[[ Source data open ]]

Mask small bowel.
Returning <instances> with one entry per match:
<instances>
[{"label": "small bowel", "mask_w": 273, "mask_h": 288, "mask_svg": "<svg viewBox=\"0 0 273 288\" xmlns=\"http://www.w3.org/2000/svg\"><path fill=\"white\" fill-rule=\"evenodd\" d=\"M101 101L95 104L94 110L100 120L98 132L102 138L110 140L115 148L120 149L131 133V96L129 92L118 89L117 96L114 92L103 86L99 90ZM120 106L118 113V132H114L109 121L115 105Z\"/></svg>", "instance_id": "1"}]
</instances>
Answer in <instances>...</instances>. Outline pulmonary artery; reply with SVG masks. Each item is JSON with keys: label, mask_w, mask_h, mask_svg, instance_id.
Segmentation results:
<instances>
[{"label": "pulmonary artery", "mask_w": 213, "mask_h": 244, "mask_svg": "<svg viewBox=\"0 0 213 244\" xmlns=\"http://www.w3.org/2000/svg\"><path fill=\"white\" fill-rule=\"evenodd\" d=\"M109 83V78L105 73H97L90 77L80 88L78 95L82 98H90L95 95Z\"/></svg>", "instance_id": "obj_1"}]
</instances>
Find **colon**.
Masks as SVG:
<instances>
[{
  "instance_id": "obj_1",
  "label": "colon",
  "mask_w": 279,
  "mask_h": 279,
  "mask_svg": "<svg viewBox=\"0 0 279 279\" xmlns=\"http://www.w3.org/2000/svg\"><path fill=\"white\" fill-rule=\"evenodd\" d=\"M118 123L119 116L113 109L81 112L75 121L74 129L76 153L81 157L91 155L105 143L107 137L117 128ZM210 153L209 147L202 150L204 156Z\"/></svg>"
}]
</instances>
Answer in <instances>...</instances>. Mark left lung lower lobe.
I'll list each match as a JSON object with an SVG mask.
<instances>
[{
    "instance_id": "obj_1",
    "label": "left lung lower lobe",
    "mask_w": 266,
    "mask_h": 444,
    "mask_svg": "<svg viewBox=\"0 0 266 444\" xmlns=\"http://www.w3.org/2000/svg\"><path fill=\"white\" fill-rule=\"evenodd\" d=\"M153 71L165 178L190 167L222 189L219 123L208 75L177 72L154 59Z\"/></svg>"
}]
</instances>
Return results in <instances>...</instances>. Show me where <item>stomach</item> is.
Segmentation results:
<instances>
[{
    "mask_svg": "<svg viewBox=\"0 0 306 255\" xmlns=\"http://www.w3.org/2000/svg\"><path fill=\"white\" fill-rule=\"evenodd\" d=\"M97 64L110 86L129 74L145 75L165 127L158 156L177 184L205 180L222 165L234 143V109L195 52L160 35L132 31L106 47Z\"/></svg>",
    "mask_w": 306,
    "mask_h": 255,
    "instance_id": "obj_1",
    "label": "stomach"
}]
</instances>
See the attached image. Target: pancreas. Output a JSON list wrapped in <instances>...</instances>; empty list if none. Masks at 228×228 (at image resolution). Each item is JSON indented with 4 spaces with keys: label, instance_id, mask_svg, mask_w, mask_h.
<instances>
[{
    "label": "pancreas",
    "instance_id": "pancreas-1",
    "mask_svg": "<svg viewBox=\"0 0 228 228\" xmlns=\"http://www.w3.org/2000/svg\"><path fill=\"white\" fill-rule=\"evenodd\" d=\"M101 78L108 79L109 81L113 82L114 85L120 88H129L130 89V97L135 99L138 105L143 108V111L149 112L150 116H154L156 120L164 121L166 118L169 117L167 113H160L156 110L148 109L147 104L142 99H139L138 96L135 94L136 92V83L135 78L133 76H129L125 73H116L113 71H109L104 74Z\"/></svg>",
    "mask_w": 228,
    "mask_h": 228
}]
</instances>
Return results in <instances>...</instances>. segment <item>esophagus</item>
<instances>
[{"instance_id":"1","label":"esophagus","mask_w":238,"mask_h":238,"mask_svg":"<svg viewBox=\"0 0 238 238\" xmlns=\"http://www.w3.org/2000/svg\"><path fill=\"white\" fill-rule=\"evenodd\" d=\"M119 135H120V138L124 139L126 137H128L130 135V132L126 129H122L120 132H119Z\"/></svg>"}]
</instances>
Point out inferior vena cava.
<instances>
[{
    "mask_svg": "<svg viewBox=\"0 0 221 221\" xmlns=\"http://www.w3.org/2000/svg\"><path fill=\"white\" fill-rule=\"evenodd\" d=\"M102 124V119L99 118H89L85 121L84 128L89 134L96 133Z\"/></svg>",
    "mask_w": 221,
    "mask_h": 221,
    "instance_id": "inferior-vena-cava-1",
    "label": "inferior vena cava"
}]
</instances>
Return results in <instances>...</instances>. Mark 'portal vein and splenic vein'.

[[ Source data closed ]]

The task: Each of the entries above is to be repeated exactly.

Result below:
Mask small bowel.
Returning <instances> with one entry per match:
<instances>
[{"label": "small bowel", "mask_w": 273, "mask_h": 288, "mask_svg": "<svg viewBox=\"0 0 273 288\" xmlns=\"http://www.w3.org/2000/svg\"><path fill=\"white\" fill-rule=\"evenodd\" d=\"M101 101L95 104L94 110L100 120L98 132L102 138L110 140L115 148L120 149L131 133V96L129 92L118 89L117 96L114 92L103 86L99 90ZM120 106L118 113V132H114L109 121L115 105Z\"/></svg>", "instance_id": "1"}]
</instances>
Answer in <instances>...</instances>. Outline pulmonary artery; reply with SVG masks. Each item is JSON with keys: label, mask_w, mask_h, mask_svg, instance_id.
Segmentation results:
<instances>
[{"label": "pulmonary artery", "mask_w": 213, "mask_h": 244, "mask_svg": "<svg viewBox=\"0 0 213 244\" xmlns=\"http://www.w3.org/2000/svg\"><path fill=\"white\" fill-rule=\"evenodd\" d=\"M109 83V78L105 73H97L90 77L80 88L78 95L82 98H90L95 95Z\"/></svg>", "instance_id": "obj_1"}]
</instances>
Find **colon**.
Masks as SVG:
<instances>
[{
  "instance_id": "obj_1",
  "label": "colon",
  "mask_w": 279,
  "mask_h": 279,
  "mask_svg": "<svg viewBox=\"0 0 279 279\" xmlns=\"http://www.w3.org/2000/svg\"><path fill=\"white\" fill-rule=\"evenodd\" d=\"M118 123L119 116L113 109L81 112L75 121L74 129L76 153L81 157L91 155L105 143L107 137L117 128ZM210 153L209 147L202 150L204 156Z\"/></svg>"
}]
</instances>
Answer in <instances>...</instances>. Mark left lung lower lobe.
I'll list each match as a JSON object with an SVG mask.
<instances>
[{
    "instance_id": "obj_1",
    "label": "left lung lower lobe",
    "mask_w": 266,
    "mask_h": 444,
    "mask_svg": "<svg viewBox=\"0 0 266 444\" xmlns=\"http://www.w3.org/2000/svg\"><path fill=\"white\" fill-rule=\"evenodd\" d=\"M153 71L165 178L190 167L222 189L219 123L208 75L177 72L154 59Z\"/></svg>"
}]
</instances>
Return results in <instances>...</instances>. Show me where <item>stomach</item> is.
Segmentation results:
<instances>
[{
    "mask_svg": "<svg viewBox=\"0 0 306 255\" xmlns=\"http://www.w3.org/2000/svg\"><path fill=\"white\" fill-rule=\"evenodd\" d=\"M97 64L110 86L129 74L145 75L165 127L158 156L177 184L205 180L222 165L234 143V109L195 52L160 35L132 31L106 47Z\"/></svg>",
    "mask_w": 306,
    "mask_h": 255,
    "instance_id": "obj_1",
    "label": "stomach"
}]
</instances>
See the attached image. Target: pancreas. Output a JSON list wrapped in <instances>...</instances>; empty list if none. Masks at 228×228 (at image resolution). Each item is JSON indented with 4 spaces with keys: label, instance_id, mask_svg, mask_w, mask_h.
<instances>
[{
    "label": "pancreas",
    "instance_id": "pancreas-1",
    "mask_svg": "<svg viewBox=\"0 0 228 228\" xmlns=\"http://www.w3.org/2000/svg\"><path fill=\"white\" fill-rule=\"evenodd\" d=\"M101 78L108 79L109 81L113 82L114 85L120 88H129L130 89V97L135 99L138 105L143 108V111L149 112L150 116H154L156 120L164 121L166 118L169 117L167 113H160L156 110L148 109L147 104L142 99H139L138 96L135 94L136 92V83L135 78L133 76H129L125 73H116L113 71H109L104 74Z\"/></svg>",
    "mask_w": 228,
    "mask_h": 228
}]
</instances>
Return results in <instances>...</instances>. segment <item>esophagus</item>
<instances>
[{"instance_id":"1","label":"esophagus","mask_w":238,"mask_h":238,"mask_svg":"<svg viewBox=\"0 0 238 238\" xmlns=\"http://www.w3.org/2000/svg\"><path fill=\"white\" fill-rule=\"evenodd\" d=\"M119 135H120V138L124 139L126 137H128L130 135V132L126 129H122L120 132H119Z\"/></svg>"}]
</instances>
Point out inferior vena cava.
<instances>
[{
    "mask_svg": "<svg viewBox=\"0 0 221 221\" xmlns=\"http://www.w3.org/2000/svg\"><path fill=\"white\" fill-rule=\"evenodd\" d=\"M102 124V119L99 118H89L85 121L84 128L89 134L96 133Z\"/></svg>",
    "mask_w": 221,
    "mask_h": 221,
    "instance_id": "inferior-vena-cava-1",
    "label": "inferior vena cava"
}]
</instances>
Return results in <instances>...</instances>. Mark 'portal vein and splenic vein'.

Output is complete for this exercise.